Un giorno di vera tregua a Gaza, restituito un altro corpo
di Luca Foschi
Preghiere tra le rovine delle moschee, mentre Israele seppellisce un ostaggio morto. Nessuna vittima da 24 ore

Genuflessi nel piazzale che prima annunciava la moschea, accanto al moncone di un minareto, o fra gli scheletri degli edifici distrutti, alti sul panorama di macerie, fino al mare. Per la prima volta dopo sette mesi dall’ultima rottura della tregua, ieri il popolo di Gaza ha celebrato il venerdì di preghiera senza che droni, caccia, navi e carri armati facessero tremare la terra, sfrecciare le ambulanze.
È il primo giorno senza notizia di uccisi, la tregua somiglia a una tregua. Ma urla ancora la fame: «Ci vorrà del tempo per ridurre la carestia», ha detto Abeer Etefa, portavoce del World food programme (Wfp/Pam) per il Medio Oriente. Dal cessate il fuoco del 10 ottobre sono entrate in media nella Striscia 560 tonnellate di cibo ogni giorno, una quantità ancora al di sotto del necessario.
Oggi nove panifici lavorano incessantemente per sfornare 100.000 pacchi di pane da due chili ognuno: «Bisogna agire in fretta, perché questi bambini, le madri incinte e quelle che allattano sono in grave stato di denutrizioni da molti mesi.
Il profumo del pane fresco a Gaza è più di un semplice nutrimento, è un segnale della vita che ritorna. Disponiamo di cinque punti di distribuzione, ma l’obiettivo è di crearne 145, per inondare Gaza di cibo», ha sottolineato con speranza Etefa, dando una misura all’emergenza, come se i valichi fossero dighe pronte a sbarrarsi. Tsav 9, un gruppo israeliano di estrema destra, ha bloccato ieri i camion carichi di aiuti umanitari diretti al valico di Kerem Shalom. Rafah riaprira invece forse domani l’accesso dall’Egitto. In un messaggio, il gruppo estremista ha affermato che «Hamas sta violando l’accordo di cessate il fuoco. Nessun camion passerà finché l’ultimo ostaggio morto non verrà restituito». Rimangono ancora 18 salme da consegnare alle autorità israeliane, sepolte nel labirinto di rovine lasciato dalla guerra: 70 milioni di tonnellate di macerie, dove si nascondono almeno 20.000 ordigni inesplosi, sostiene il governo di Hamas. Dicviotto corpi, perché in serata Hamas ha consegnato a israele un cadavere recuperato ieri. Durante le trattative che hanno preceduto la tregua il movimento islamista ha reso esplicite le difficoltà del recupero. Gli ostaggi erano distribuiti fra diverse fazioni, molti comandanti militari sono morti, non esistono a Gaza mezzi ingegneristici adeguati. I negoziatori americani, e anche il presidente Trump, sembra siano convinti dell’oggettiva complessità della operazione. L’emittente al-Jazeera ha mostrato un video in cui le ruspe operano con solerzia, anche di notte. L’attesa per il ritrovamento delle salme offre spazio al dubbio, all’accusa, alla manipolazione, resta una leva diplomatica, è una delle faglie che potrebbe far saltare la tregua.

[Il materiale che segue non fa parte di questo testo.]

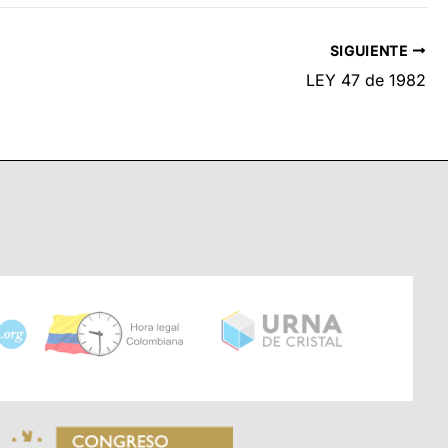
SIGUIENTE
LEY 47 de 1982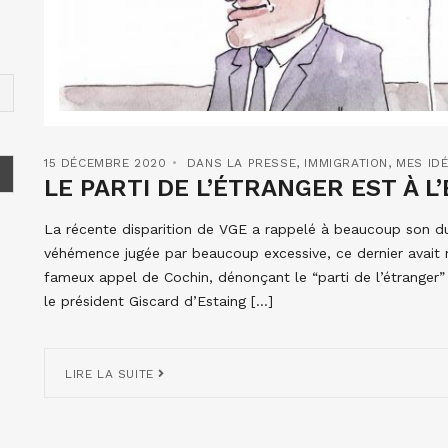
15 DÉCEMBRE 2020
DANS LA PRESSE
,
IMMIGRATION
,
MES IDÉ
LE PARTI DE L’ÉTRANGER EST À L’
La récente disparition de VGE a rappelé à beaucoup son due
véhémence jugée par beaucoup excessive, ce dernier avai
fameux appel de Cochin, dénonçant le “parti de l’étranger”
le président Giscard d’Estaing […]
LIRE LA SUITE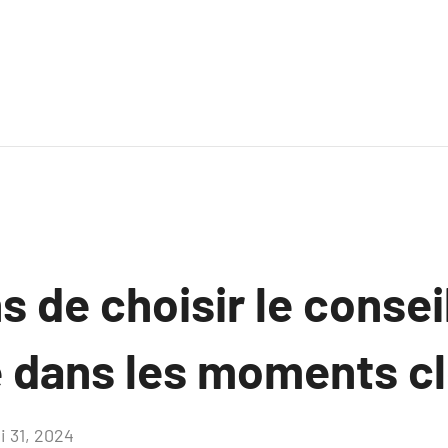
s de choisir le conseil
e dans les moments c
i 31, 2024
Aucun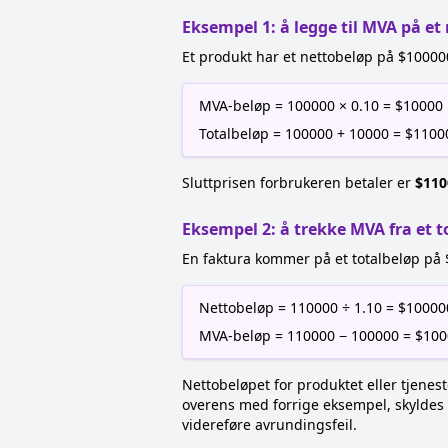
Eksempel 1: å legge til MVA på et
Et produkt har et nettobeløp på $10000
MVA-beløp = 100000 × 0.10 = $10000
Totalbeløp = 100000 + 10000 = $1100
Sluttprisen forbrukeren betaler er
$110
Eksempel 2: å trekke MVA fra et t
En faktura kommer på et totalbeløp på 
Nettobeløp = 110000 ÷ 1.10 = $10000
MVA-beløp = 110000 − 100000 = $10
Nettobeløpet for produktet eller tjenes
overens med forrige eksempel, skyldes de
videreføre avrundingsfeil.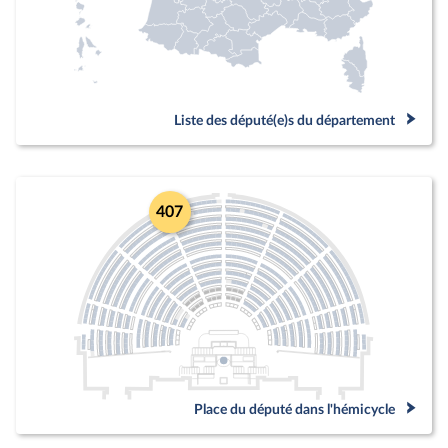
Liste des député(e)s du département
407
Place du député dans l'hémicycle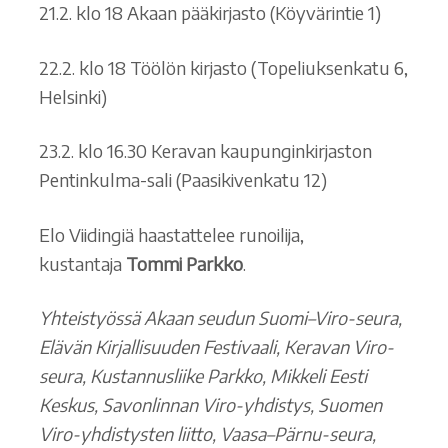
21.2. klo 18 Akaan pääkirjasto (Köyvärintie 1)
22.2. klo 18 Töölön kirjasto (Topeliuksenkatu 6,
Helsinki)
23.2. klo 16.30 Keravan kaupunginkirjaston
Pentinkulma-sali (Paasikivenkatu 12)
Elo Viidingiä haastattelee runoilija,
kustantaja
Tommi Parkko
.
Yhteistyössä Akaan seudun Suomi–Viro-seura,
Elävän Kirjallisuuden Festivaali, Keravan Viro-
seura, Kustannusliike Parkko, Mikkeli Eesti
Keskus, Savonlinnan Viro-yhdistys, Suomen
Viro-yhdistysten liitto, Vaasa–Pärnu-seura,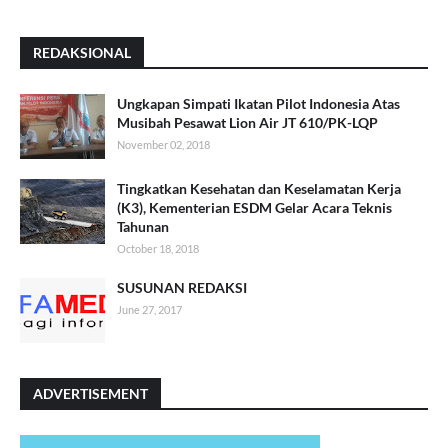
REDAKSIONAL
Ungkapan Simpati Ikatan Pilot Indonesia Atas
Musibah Pesawat Lion Air JT 610/PK-LQP
November 02, 2018
Tingkatkan Kesehatan dan Keselamatan Kerja
(K3), Kementerian ESDM Gelar Acara Teknis
Tahunan
October 18, 2018
SUSUNAN REDAKSI
June 27, 2017
ADVERTISEMENT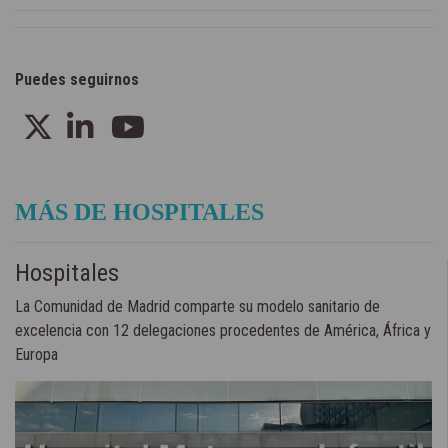
Puedes seguirnos
MÁS DE HOSPITALES
Hospitales
La Comunidad de Madrid comparte su modelo sanitario de
excelencia con 12 delegaciones procedentes de América, África y
Europa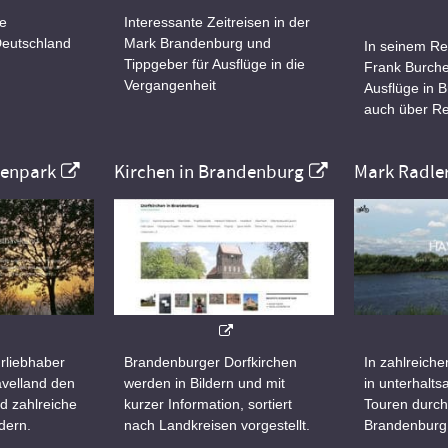
ne
Interessante Zeitreisen in der
Deutschland
Mark Brandenburg und
In seinem Re
Tippgeber für Ausflüge in die
Frank Burche
Vergangenheit
Ausflüge in 
auch über Re
nenpark
Kirchen in Brandenburg
Mark Radle
rliebhaber
Brandenburger Dorfkirchen
In zahlreiche
velland den
werden in Bildern und mit
in unterhalt
d zahlreiche
kurzer Information, sortiert
Touren durch
dern.
nach Landkreisen vorgestellt.
Brandenburg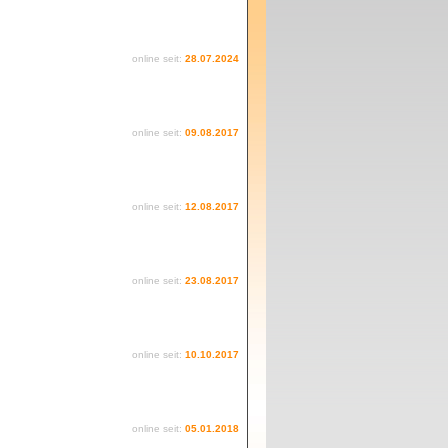
online seit:
28.07.2024
online seit:
09.08.2017
online seit:
12.08.2017
online seit:
23.08.2017
online seit:
10.10.2017
online seit:
05.01.2018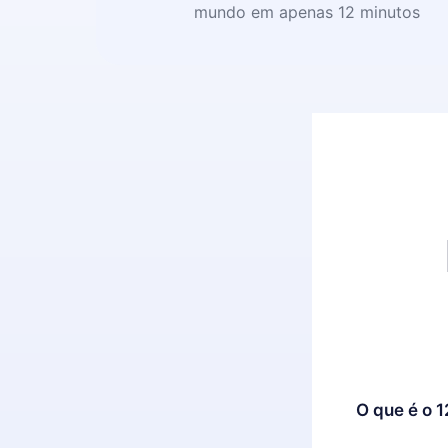
mundo em apenas 12 minutos
O que é o 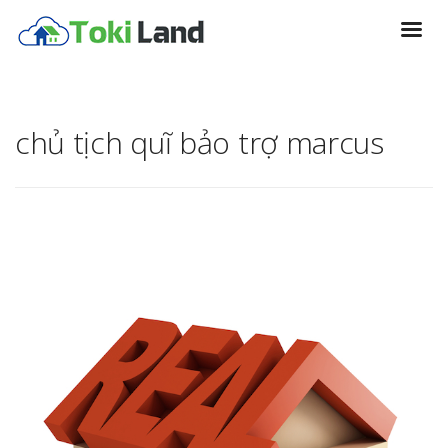
chủ tịch quĩ bảo trợ marcus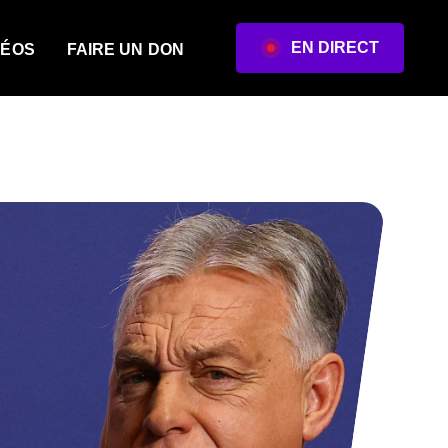
EN DIRECT
DÉOS
FAIRE UN DON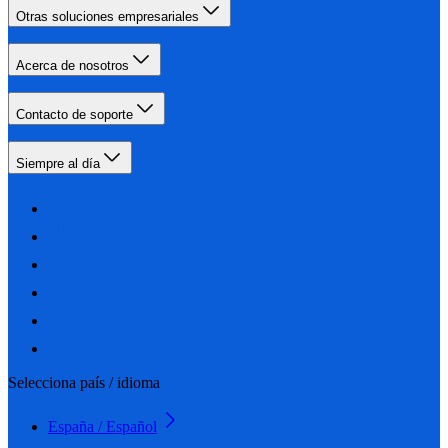
Otras soluciones empresariales
Acerca de nosotros
Contacto de soporte
Siempre al día
Selecciona país / idioma
España / Español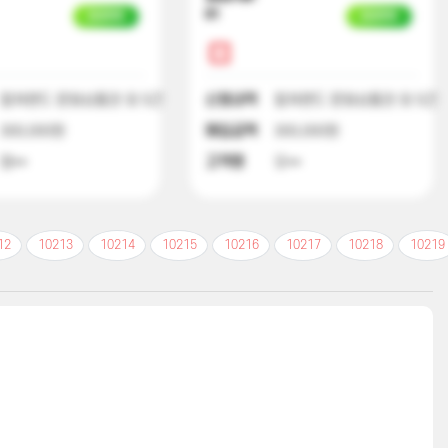
01
입금완료
입금완료
컬쳐랜드 문화상품권 외 5건
신청내역
컬쳐랜드 문화상품권 외 5건
300,000원
매입금액
300,000원
엄**
고객명
오**
12
10213
10214
10215
10216
10217
10218
10219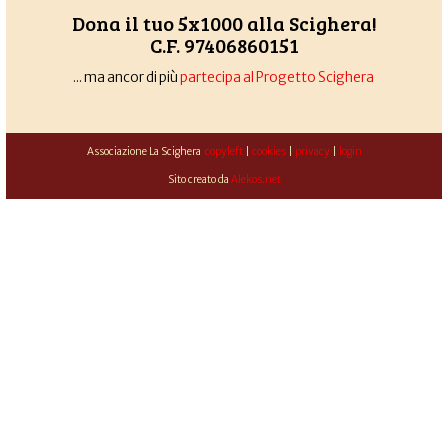
Dona il tuo 5x1000 alla Scighera!
C.F. 97406860151
... ma ancor di più
partecipa al Progetto Scighera
Associazione La Scighera
copyleft
|
cookies
|
privacy
|
login
Sito creato da
Alekos.net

Per questo gli 81 tecnici dell’Afad, l’organizzazione turca per i disastri e le emergenze, attendono sul confine egiziano l’autorizzazione a entrare. «Inizialmente, Israele ha preferito lavorare con una squadra del Qatar», ha dichiarato un funzionario del ministero degli Esteri turco.
Secondo una fonte di Hamas, la delegazione dell’Afad sarà in grado di entrare nella Striscia già domenica. In questa fase delicata il movimento islamico ha affidato la sua posizione a una nota in cui esprime «il profondo apprezzamento per gli sforzi compiuti negli ultimi due anni da Egitto, Qatar e Turchia per fermare la guerra», e chiede che la loro azione insista nel portare a compimento tutti i punti dell’accordo, in particolare la formazione del comitato che dovrà amministrare la Striscia di Gaza.
Lontano dalle macerie il presidente israeliano Isaac Herzog ha pronunciato l’elogio funebre al funerale dell’ostaggio Inbar Haiman, soldatessa 27enne, il cui corpo è stato restituito mercoledì: «Siamo qui per offrirti finalmente un luogo di riposo nel paesaggio della tua patria. Sono stati due anni in cui le domande ti stringono il cuore e non ti lasciano andare».